### To do
Search the listing below for the word "para", and copy every line in which it turns up.

### Supplied material
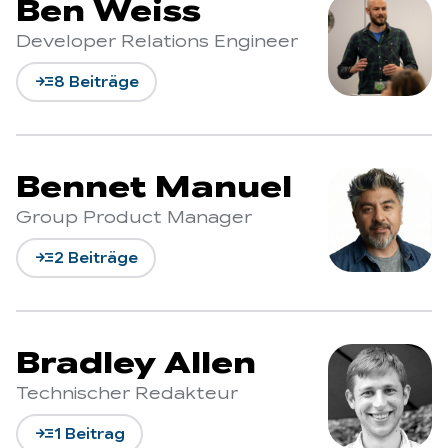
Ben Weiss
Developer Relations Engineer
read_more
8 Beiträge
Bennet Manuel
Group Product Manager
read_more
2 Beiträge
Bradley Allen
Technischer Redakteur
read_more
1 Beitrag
* * *
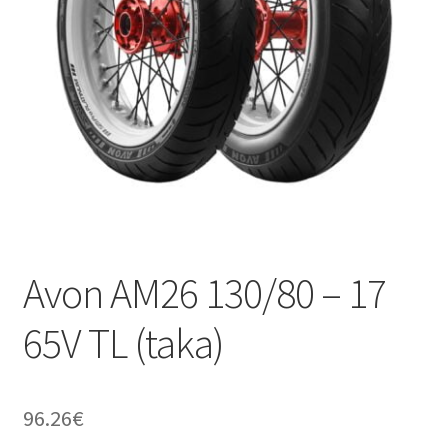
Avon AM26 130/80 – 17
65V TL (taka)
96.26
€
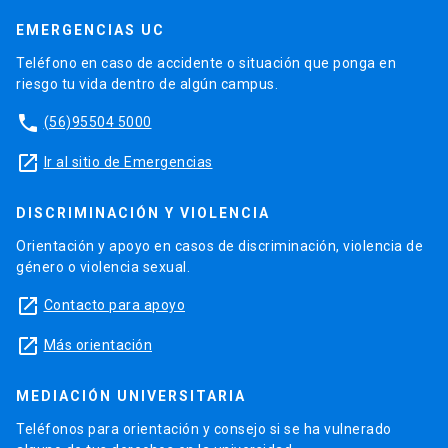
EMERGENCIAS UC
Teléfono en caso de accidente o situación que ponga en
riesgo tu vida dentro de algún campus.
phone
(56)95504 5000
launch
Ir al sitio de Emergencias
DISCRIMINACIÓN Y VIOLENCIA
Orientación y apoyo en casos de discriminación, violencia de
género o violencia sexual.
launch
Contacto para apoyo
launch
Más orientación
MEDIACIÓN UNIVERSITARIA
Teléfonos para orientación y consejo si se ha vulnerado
--
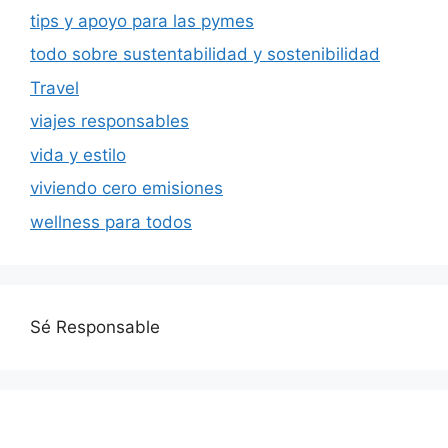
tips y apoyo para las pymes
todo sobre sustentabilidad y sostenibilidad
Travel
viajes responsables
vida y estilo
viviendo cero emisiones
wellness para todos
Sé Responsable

### Solution to this problem
Contacto para apoyo
Teléfonos para orientación y consejo si se ha vulnerado
tips y apoyo para las pymes
wellness para todos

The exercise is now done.